Aujourd'hui, propriété du Conservatoire du Littoral, le vaste domaine naquit il y a 100 ans sur ces rochers, à l'époque désertés par le tourisme. C'est en 1989 qu'il fut demandé au célèbre paysagiste Gilles Clément de recréer, repenser, mettre-en-scène ce grand espace planté d'espèces exotiques et laissé à l'abandon dans les années soixante-dix.
C'est un vrai plaisir d'arpenter ce jardin en plein renouveau, assemblage de natures méditerranéennes présentes dans plusieurs endroits du monde (voir l'article sur "Pour un jardin sans arosage"), une mosaïque botanique qui nous fait voyager dans différents espaces. Vraiment un grand plaisir, on chemine, on monte puis on descend des chemins, une nature plus dense nous attend, subtropical, un échancrure, rivière sans eau laisse des fougères arborescentes doucement se lever, puis on grimpe le long d'un sentier presque effacé pour se retrouver face à de grandes mers de bleu, le ciel et l'eau qui s'embrassent derière les frondaisons des pins parasols.
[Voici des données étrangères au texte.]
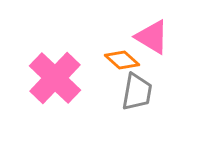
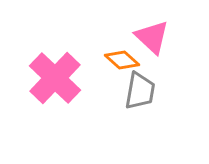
pink triangle: rotated 12 degrees clockwise
gray trapezoid: moved 3 px right, 1 px up
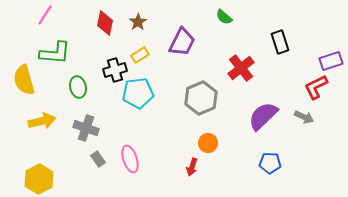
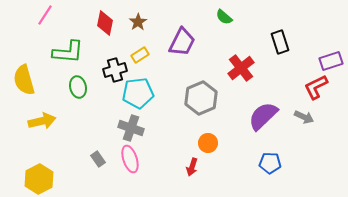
green L-shape: moved 13 px right, 1 px up
gray cross: moved 45 px right
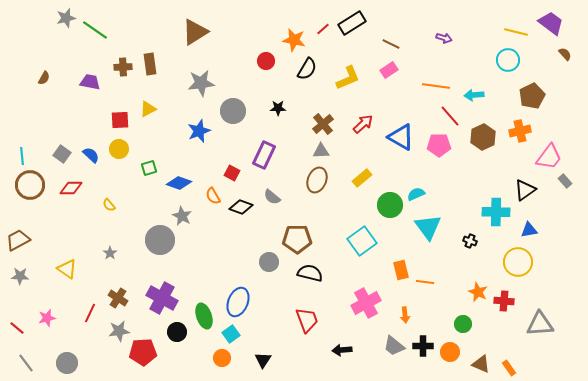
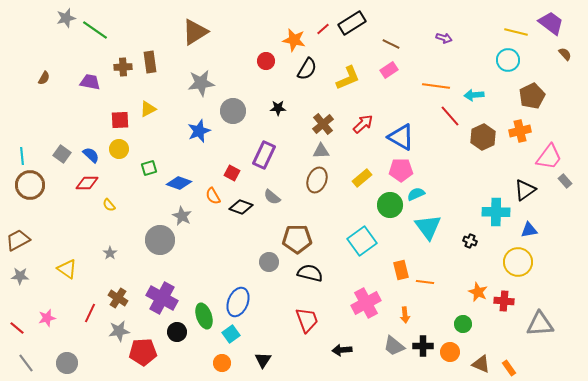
brown rectangle at (150, 64): moved 2 px up
pink pentagon at (439, 145): moved 38 px left, 25 px down
red diamond at (71, 188): moved 16 px right, 5 px up
orange circle at (222, 358): moved 5 px down
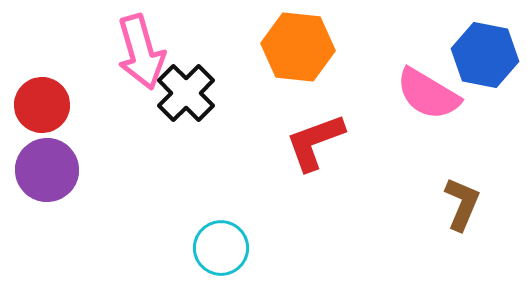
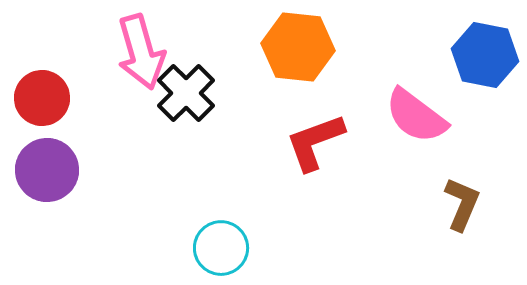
pink semicircle: moved 12 px left, 22 px down; rotated 6 degrees clockwise
red circle: moved 7 px up
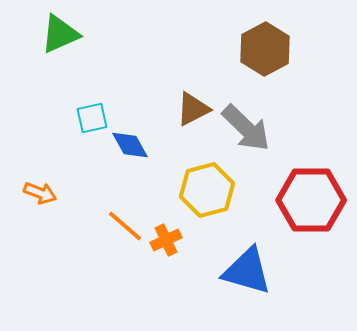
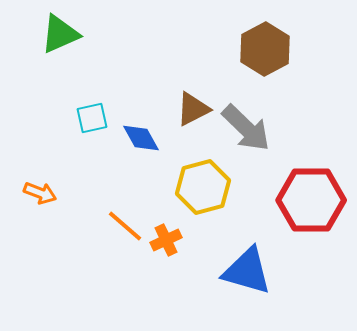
blue diamond: moved 11 px right, 7 px up
yellow hexagon: moved 4 px left, 3 px up
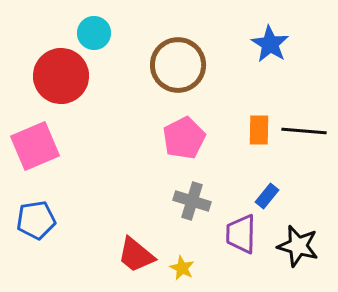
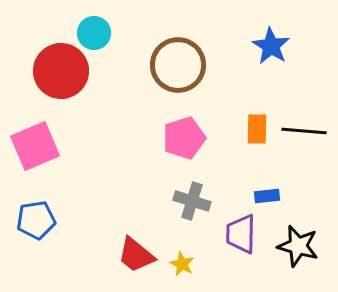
blue star: moved 1 px right, 2 px down
red circle: moved 5 px up
orange rectangle: moved 2 px left, 1 px up
pink pentagon: rotated 9 degrees clockwise
blue rectangle: rotated 45 degrees clockwise
yellow star: moved 4 px up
Encore plus saisissant, arriver sur la pointe du figuier, une roche qui fusionne avec les troncs des conifères ou bien le contraire, au dessus d'un parterre d'eau turquoise, une beauté qu'on ne peut pas oublier. On se sent si bien dans ce paysage sauvage, noyé de liberté et ivre aussi du bon sel de la mer. On se laisse emporter par les eaux calmes vers les îles d'Or, les îles d'Hyéres. On retourne dans l'épaisseur verte elle aussi, si agréable et languide. Il faisait chaud, ce qu'il faut pour découvrir tous ces jardins méditerranéens. Des paysages chiliens, des îles des Canaries, sud-africains, australiens, californiens, méditerranéens, chacun se laissant découvrir dans son originalité, au travers de plantes qui les symbolisent.
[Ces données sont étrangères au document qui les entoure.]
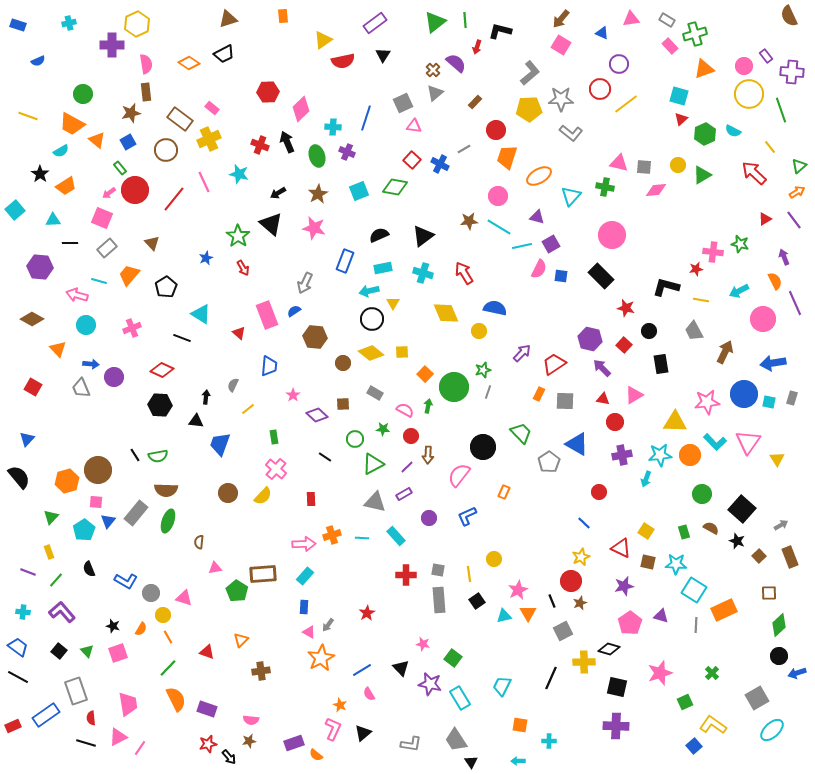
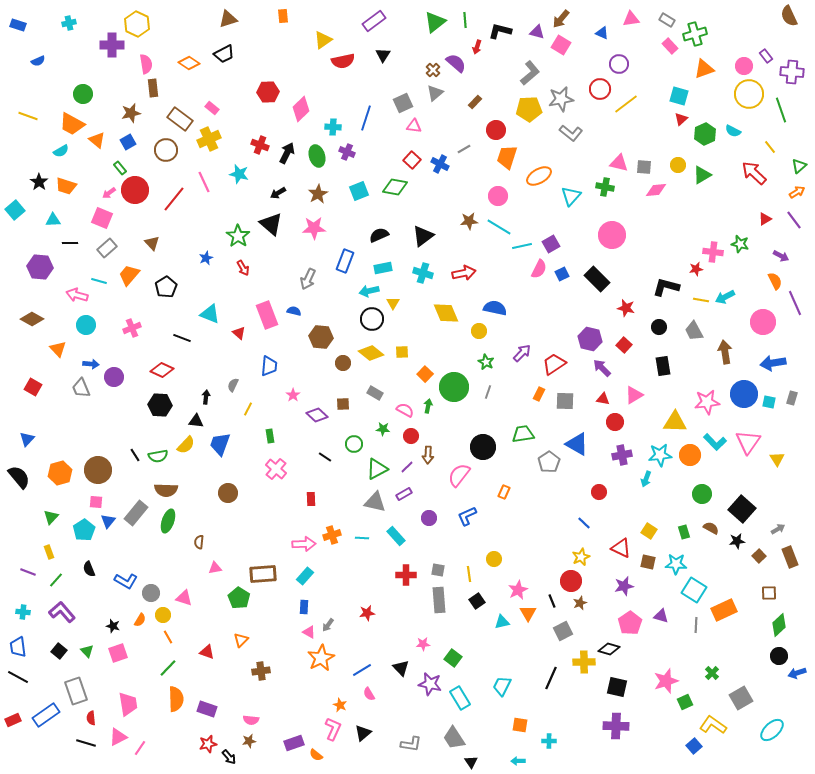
purple rectangle at (375, 23): moved 1 px left, 2 px up
yellow hexagon at (137, 24): rotated 10 degrees counterclockwise
brown rectangle at (146, 92): moved 7 px right, 4 px up
gray star at (561, 99): rotated 10 degrees counterclockwise
black arrow at (287, 142): moved 11 px down; rotated 50 degrees clockwise
black star at (40, 174): moved 1 px left, 8 px down
orange trapezoid at (66, 186): rotated 50 degrees clockwise
purple triangle at (537, 217): moved 185 px up
pink star at (314, 228): rotated 15 degrees counterclockwise
purple arrow at (784, 257): moved 3 px left, 1 px up; rotated 140 degrees clockwise
red arrow at (464, 273): rotated 110 degrees clockwise
blue square at (561, 276): moved 1 px right, 2 px up; rotated 32 degrees counterclockwise
black rectangle at (601, 276): moved 4 px left, 3 px down
gray arrow at (305, 283): moved 3 px right, 4 px up
cyan arrow at (739, 291): moved 14 px left, 6 px down
blue semicircle at (294, 311): rotated 48 degrees clockwise
cyan triangle at (201, 314): moved 9 px right; rotated 10 degrees counterclockwise
pink circle at (763, 319): moved 3 px down
black circle at (649, 331): moved 10 px right, 4 px up
brown hexagon at (315, 337): moved 6 px right
brown arrow at (725, 352): rotated 35 degrees counterclockwise
black rectangle at (661, 364): moved 2 px right, 2 px down
green star at (483, 370): moved 3 px right, 8 px up; rotated 28 degrees counterclockwise
yellow line at (248, 409): rotated 24 degrees counterclockwise
green trapezoid at (521, 433): moved 2 px right, 1 px down; rotated 55 degrees counterclockwise
green rectangle at (274, 437): moved 4 px left, 1 px up
green circle at (355, 439): moved 1 px left, 5 px down
green triangle at (373, 464): moved 4 px right, 5 px down
orange hexagon at (67, 481): moved 7 px left, 8 px up
yellow semicircle at (263, 496): moved 77 px left, 51 px up
gray arrow at (781, 525): moved 3 px left, 4 px down
yellow square at (646, 531): moved 3 px right
black star at (737, 541): rotated 28 degrees counterclockwise
green pentagon at (237, 591): moved 2 px right, 7 px down
red star at (367, 613): rotated 21 degrees clockwise
cyan triangle at (504, 616): moved 2 px left, 6 px down
orange semicircle at (141, 629): moved 1 px left, 9 px up
pink star at (423, 644): rotated 16 degrees counterclockwise
blue trapezoid at (18, 647): rotated 135 degrees counterclockwise
pink star at (660, 673): moved 6 px right, 8 px down
gray square at (757, 698): moved 16 px left
orange semicircle at (176, 699): rotated 25 degrees clockwise
red rectangle at (13, 726): moved 6 px up
gray trapezoid at (456, 740): moved 2 px left, 2 px up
Un régal quand nous traversions la région "Amérique aride", beauté des plantes - elles ont ma préférence - et de la composition, un ensemble harmonieux de verts foncés et de brun, le végétal et le minéral disposés sur des pentes, en plein soleil, l'évasion y est garantie, aridité soulignée par les roches brulantes, une lumière écrasante. Le paysagiste, toujours à l'écoute de la vivante nature, a brillamment recomposé ces espaces où se plaisent yuccas, agaves géantes tirant d'immenses langues charnues, certains dressant lentement leurs hampes fleuries, des palmiers piliers de l'azur et d'autres plantes grasses encore, tout aussi superbe.Une visite inoubliable dans un lieu où le massif des Maures vient se jeter à la mer sans réelles entraves de béton, un voyage d'un monde à l'autre au bord de l'eau, au bord du monde. A conseiller à tous les curieux de la nature, de sa richesse, de sa diversité.
Voir la galerie de photos du Domaine de Rayol.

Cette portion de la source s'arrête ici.